■ Your assignment: Print each entry as it appears. Images stay out of the copy.
Material to process: Begin
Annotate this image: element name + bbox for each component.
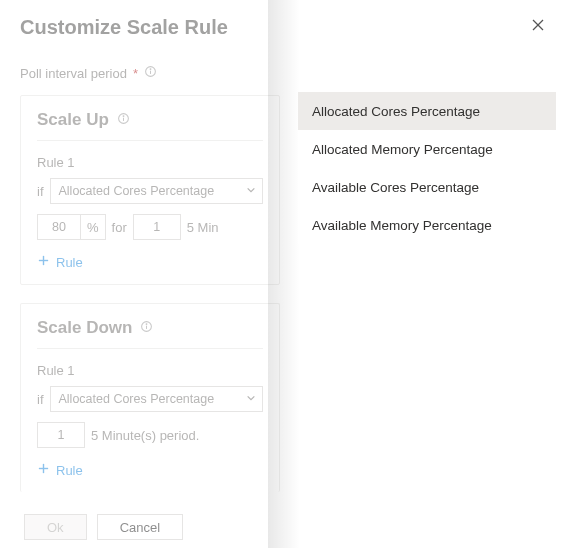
metric-dropdown-value: Allocated Cores Percentage — [59, 184, 215, 198]
ok-button[interactable]: Ok — [24, 514, 87, 540]
chevron-down-icon — [246, 392, 256, 406]
plus-icon — [37, 254, 50, 270]
svg-point-10 — [147, 324, 148, 325]
pane-title: Customize Scale Rule — [20, 16, 280, 39]
plus-icon — [37, 462, 50, 478]
info-icon[interactable] — [140, 318, 153, 338]
svg-point-5 — [123, 116, 124, 117]
scale-up-card: Scale Up Rule 1 if Allocated Cores Perce… — [20, 95, 280, 285]
percent-label: % — [80, 214, 105, 240]
period-text: 5 Min — [187, 220, 219, 235]
rule-label: Rule 1 — [37, 363, 263, 378]
rule-label: Rule 1 — [37, 155, 263, 170]
for-label: for — [112, 220, 127, 235]
scale-up-title-text: Scale Up — [37, 110, 109, 130]
cancel-button[interactable]: Cancel — [97, 514, 183, 540]
metric-dropdown-value: Allocated Cores Percentage — [59, 392, 215, 406]
if-label: if — [37, 392, 44, 407]
customize-scale-rule-pane: Customize Scale Rule Poll interval perio… — [0, 0, 300, 548]
divider — [37, 348, 263, 349]
info-icon[interactable] — [144, 65, 157, 81]
period-input[interactable] — [133, 214, 181, 240]
menu-item-allocated-cores[interactable]: Allocated Cores Percentage — [298, 92, 556, 130]
metric-dropdown-menu: Allocated Cores Percentage Allocated Mem… — [298, 92, 556, 244]
svg-point-2 — [150, 69, 151, 70]
add-rule-button[interactable]: Rule — [37, 250, 263, 274]
menu-item-allocated-memory[interactable]: Allocated Memory Percentage — [298, 130, 556, 168]
add-rule-button[interactable]: Rule — [37, 458, 263, 482]
add-rule-label: Rule — [56, 463, 83, 478]
if-label: if — [37, 184, 44, 199]
footer-buttons: Ok Cancel — [20, 510, 280, 544]
threshold-input[interactable] — [38, 215, 80, 239]
chevron-down-icon — [246, 184, 256, 198]
period-input[interactable] — [37, 422, 85, 448]
scale-down-card: Scale Down Rule 1 if Allocated Cores Per… — [20, 303, 280, 492]
threshold-input-group: % — [37, 214, 106, 240]
info-icon[interactable] — [117, 110, 130, 130]
period-text: 5 Minute(s) period. — [91, 428, 199, 443]
menu-item-available-cores[interactable]: Available Cores Percentage — [298, 168, 556, 206]
poll-interval-label: Poll interval period — [20, 66, 127, 81]
add-rule-label: Rule — [56, 255, 83, 270]
required-asterisk: * — [133, 66, 138, 81]
scale-up-title: Scale Up — [37, 110, 263, 130]
metric-dropdown[interactable]: Allocated Cores Percentage — [50, 178, 264, 204]
menu-item-available-memory[interactable]: Available Memory Percentage — [298, 206, 556, 244]
scale-down-title-text: Scale Down — [37, 318, 132, 338]
scale-down-title: Scale Down — [37, 318, 263, 338]
poll-interval-field: Poll interval period * — [20, 65, 280, 81]
metric-dropdown[interactable]: Allocated Cores Percentage — [50, 386, 264, 412]
close-button[interactable] — [531, 18, 547, 34]
divider — [37, 140, 263, 141]
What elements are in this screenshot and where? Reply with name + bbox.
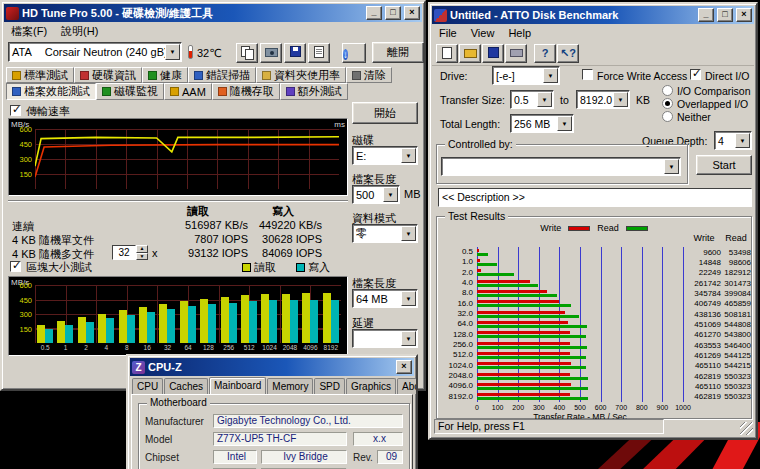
Material to process: End
■ Response box:
Annotate this image: element name + bbox for each component.
metric-dropdown-value: Allocated Cores Percentage — [59, 184, 215, 198]
ok-button[interactable]: Ok — [24, 514, 87, 540]
chevron-down-icon — [246, 392, 256, 406]
plus-icon — [37, 254, 50, 270]
svg-point-10 — [147, 324, 148, 325]
pane-title: Customize Scale Rule — [20, 16, 280, 39]
plus-icon — [37, 462, 50, 478]
info-icon[interactable] — [140, 318, 153, 338]
svg-point-5 — [123, 116, 124, 117]
scale-up-card: Scale Up Rule 1 if Allocated Cores Perce… — [20, 95, 280, 285]
percent-label: % — [80, 214, 105, 240]
period-text: 5 Min — [187, 220, 219, 235]
rule-label: Rule 1 — [37, 363, 263, 378]
rule-label: Rule 1 — [37, 155, 263, 170]
for-label: for — [112, 220, 127, 235]
scale-up-title-text: Scale Up — [37, 110, 109, 130]
cancel-button[interactable]: Cancel — [97, 514, 183, 540]
metric-dropdown-value: Allocated Cores Percentage — [59, 392, 215, 406]
if-label: if — [37, 392, 44, 407]
customize-scale-rule-pane: Customize Scale Rule Poll interval perio… — [0, 0, 300, 548]
divider — [37, 348, 263, 349]
info-icon[interactable] — [144, 65, 157, 81]
period-input[interactable] — [133, 214, 181, 240]
menu-item-allocated-cores[interactable]: Allocated Cores Percentage — [298, 92, 556, 130]
metric-dropdown-menu: Allocated Cores Percentage Allocated Mem… — [298, 92, 556, 244]
svg-point-2 — [150, 69, 151, 70]
add-rule-button[interactable]: Rule — [37, 250, 263, 274]
menu-item-allocated-memory[interactable]: Allocated Memory Percentage — [298, 130, 556, 168]
add-rule-button[interactable]: Rule — [37, 458, 263, 482]
add-rule-label: Rule — [56, 463, 83, 478]
if-label: if — [37, 184, 44, 199]
footer-buttons: Ok Cancel — [20, 510, 280, 544]
threshold-input[interactable] — [38, 215, 80, 239]
chevron-down-icon — [246, 184, 256, 198]
period-input[interactable] — [37, 422, 85, 448]
scale-down-card: Scale Down Rule 1 if Allocated Cores Per… — [20, 303, 280, 492]
threshold-input-group: % — [37, 214, 106, 240]
info-icon[interactable] — [117, 110, 130, 130]
period-text: 5 Minute(s) period. — [91, 428, 199, 443]
menu-item-available-cores[interactable]: Available Cores Percentage — [298, 168, 556, 206]
poll-interval-label: Poll interval period — [20, 66, 127, 81]
add-rule-label: Rule — [56, 255, 83, 270]
required-asterisk: * — [133, 66, 138, 81]
scale-up-title: Scale Up — [37, 110, 263, 130]
metric-dropdown[interactable]: Allocated Cores Percentage — [50, 178, 264, 204]
menu-item-available-memory[interactable]: Available Memory Percentage — [298, 206, 556, 244]
scale-down-title-text: Scale Down — [37, 318, 132, 338]
scale-down-title: Scale Down — [37, 318, 263, 338]
poll-interval-field: Poll interval period * — [20, 65, 280, 81]
metric-dropdown[interactable]: Allocated Cores Percentage — [50, 386, 264, 412]
close-button[interactable] — [531, 18, 547, 34]
divider — [37, 140, 263, 141]
What elements are in this screenshot and where? Reply with name + bbox.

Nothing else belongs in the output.